**Task to complete:** Reproduce the listing below exactly. Pictures do not belong in the copy.

**Data for processing:**

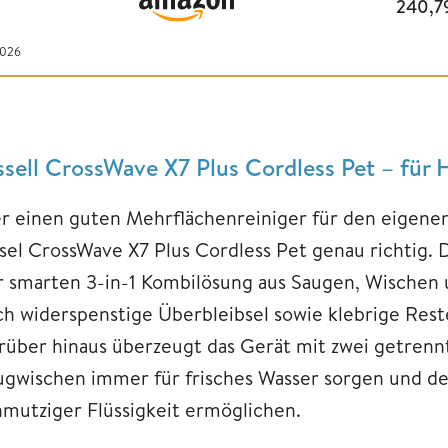
240,7
2026
ssell CrossWave X7 Plus Cordless Pet – für 
r einen guten Mehrflächenreiniger für den eigenen 
ssel CrossWave X7 Plus Cordless Pet genau richtig.
r smarten 3-in-1 Kombilösung aus Saugen, Wischen 
ch widerspenstige Überbleibsel sowie klebrige Res
rüber hinaus überzeugt das Gerät mit zwei getrenn
ugwischen immer für frisches Wasser sorgen und de
hmutziger Flüssigkeit ermöglichen.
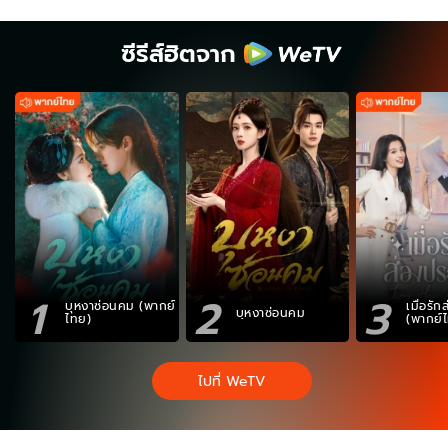
ซีรีส์ฮิตจาก
1
2
3
บุหงาซ่อนคม (พากย์
เมื่อรั
บุหงาซ่อนคม
ไทย)
(พากย์
ไปที่ WeTV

**Worked solution:**
240,7
2026
ssell CrossWave X7 Plus Cordless Pet – für 
r einen guten Mehrflächenreiniger für den eigenen 
ssel CrossWave X7 Plus Cordless Pet genau richtig.
r smarten 3-in-1 Kombilösung aus Saugen, Wischen 
ch widerspenstige Überbleibsel sowie klebrige Res
rüber hinaus überzeugt das Gerät mit zwei getrenn
ugwischen immer für frisches Wasser sorgen und de
hmutziger Flüssigkeit ermöglichen.
ซีรีส์ฮิตจาก
1
2
3
บุหงาซ่อนคม (พากย์
เมื่อรั
บุหงาซ่อนคม
ไทย)
(พากย์
ไปที่ WeTV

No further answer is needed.